Through the summer each Sub-Group fed into the Treasurer its bids for investment priorities over the next five years, which led to options being considered by the PCC in October. After a thoughtful discussion, the PCC concluded that, after provision for essential maintenance work on the building and churchyard, we should establish a major new initiative to (1) employ an experienced children’s/youth worker, (2) release more of the Rector’s time by providing more secretarial support, and (3) invest in new AV facilities for the Hall to support children’s and youth work. This initiative should be seen as the natural successor to the Church Building Project: focussing on people, rather than buildings. Working out the details (of exactly what and how) and putting in place arrangements to raise the funding for this new initiative is the PCC’s current task. The organ will need major refurbishment at some stage, but consideration of this has been deferred as we want only one major fundraising initiative at any one time.

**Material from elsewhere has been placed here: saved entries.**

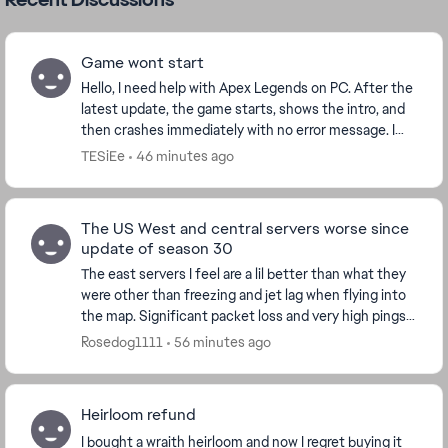
Game wont start
Hello, I need help with Apex Legends on PC. After the
latest update, the game starts, shows the intro, and
then crashes immediately with no error message. I
play through Steam. I already verified f...
TESiEe
46 minutes ago
The US West and central servers worse since
update of season 30
The east servers I feel are a lil better than what they
were other than freezing and jet lag when flying into
the map. Significant packet loss and very high pings
jumping from 50 to over 400 at mome...
Rosedog1111
56 minutes ago
Heirloom refund
I bought a wraith heirloom and now I regret buying it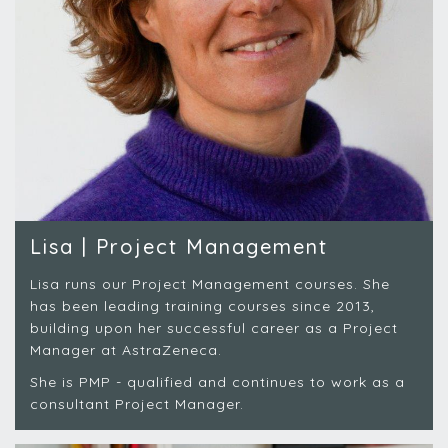
Lisa | Project Management
Lisa runs our Project Management courses. She
has been leading training courses since 2013,
building upon her successful career as a Project
Manager at AstraZeneca.
She is PMP - qualified and continues to work as a
consultant Project Manager.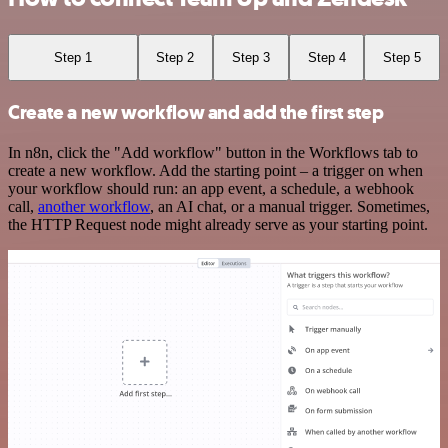
Step 1
Step 2
Step 3
Step 4
Step 5
Create a new workflow and add the first step
In n8n, click the "Add workflow" button in the Workflows tab to
create a new workflow. Add the starting point – a trigger on when
your workflow should run: an app event, a schedule, a webhook
call,
another workflow
, an AI chat, or a manual trigger. Sometimes,
the HTTP Request node might already serve as your starting point.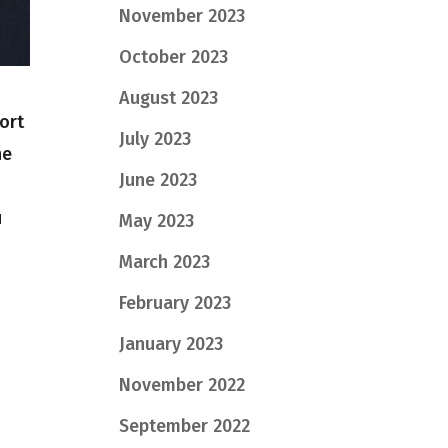
November 2023
October 2023
August 2023
ort
July 2023
he
June 2023
u
May 2023
March 2023
February 2023
January 2023
November 2022
September 2022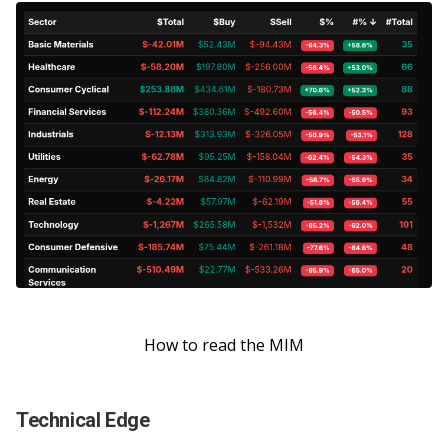
How to read the MIM
Technical Edge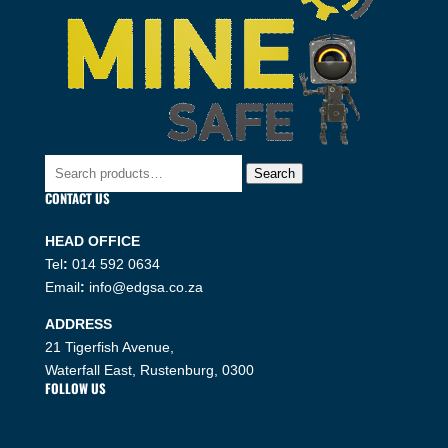
Search
Search
for:
CONTACT US
HEAD OFFICE
Tel
:
014 592 0634
Email
:
info@edgsa.co.za
ADDRESS
21 Tigerfish Avenue,
Waterfall East, Rustenburg, 0300
FOLLOW US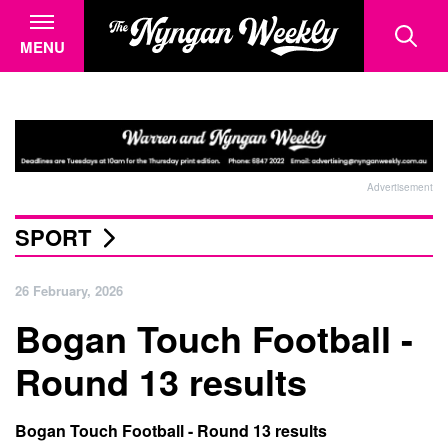
MENU
Advertisement
SPORT
26 February, 2026
Bogan Touch Football -
Round 13 results
Bogan Touch Football - Round 13 results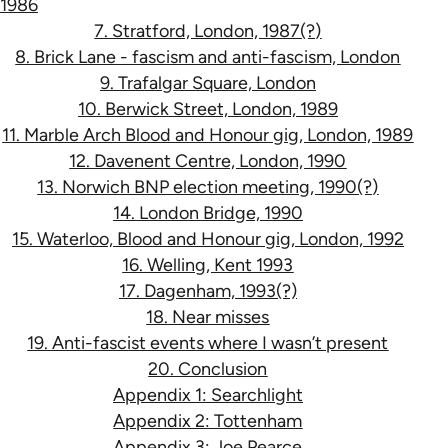
1986
7. Stratford, London, 1987(?)
8. Brick Lane - fascism and anti-fascism, London
9. Trafalgar Square, London
10. Berwick Street, London, 1989
11. Marble Arch Blood and Honour gig, London, 1989
12. Davenent Centre, London, 1990
13. Norwich BNP election meeting, 1990(?)
14. London Bridge, 1990
15. Waterloo, Blood and Honour gig, London, 1992
16. Welling, Kent 1993
17. Dagenham, 1993(?)
18. Near misses
19. Anti-fascist events where I wasn’t present
20. Conclusion
Appendix 1: Searchlight
Appendix 2: Tottenham
Appendix 3: Joe Pearce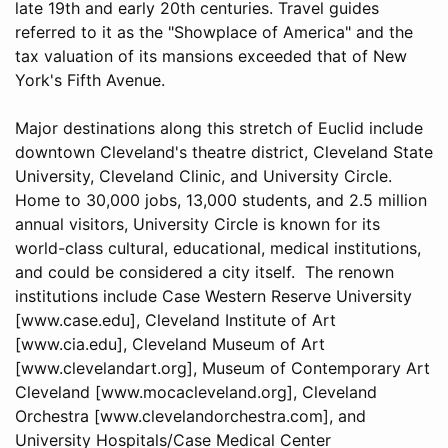
late 19th and early 20th centuries. Travel guides
referred to it as the "Showplace of America" and the
tax valuation of its mansions exceeded that of New
York's Fifth Avenue.
Major destinations along this stretch of Euclid include
downtown Cleveland's theatre district, Cleveland State
University, Cleveland Clinic, and University Circle.
Home to 30,000 jobs, 13,000 students, and 2.5 million
annual visitors, University Circle is known for its
world-class cultural, educational, medical institutions,
and could be considered a city itself. The renown
institutions include Case Western Reserve University
[www.case.edu], Cleveland Institute of Art
[www.cia.edu], Cleveland Museum of Art
[www.clevelandart.org], Museum of Contemporary Art
Cleveland [www.mocacleveland.org], Cleveland
Orchestra [www.clevelandorchestra.com], and
University Hospitals/Case Medical Center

The new structure for the PCC, with Ministry, Discipleship, Prayer & Worship, and Communications sub-Groups, has been in place for 2 ½ years. The Council will have met on 7 occasions this year, reflecting the increased delegation to the Sub-Groups. The Standing Committee has met 6 times. Each meeting begins with prayer, led by a different person each time, and ends with a short prayer. Papers giving the background to the issues under discussion are circulated in advance, and time at each meeting is devoted to discussion leading to decisions. The PCC is kept up to date with the work of the Sub-Groups through ‘State of the Nation’ reports twice each year from each SG. In general this has worked well, although, with fewer of them, meetings have been longer. A casualty of the fewer meetings policy has been hearing directly from areas of church activity. Nevertheless, we did receive in November a very impressive presentation from the Head Teacher of Longwick School, our church school, in which she briefed the PCC on the excellent progress being made, which had resulted in Longwick being judged Outstanding in a recent Diocesan Inspection.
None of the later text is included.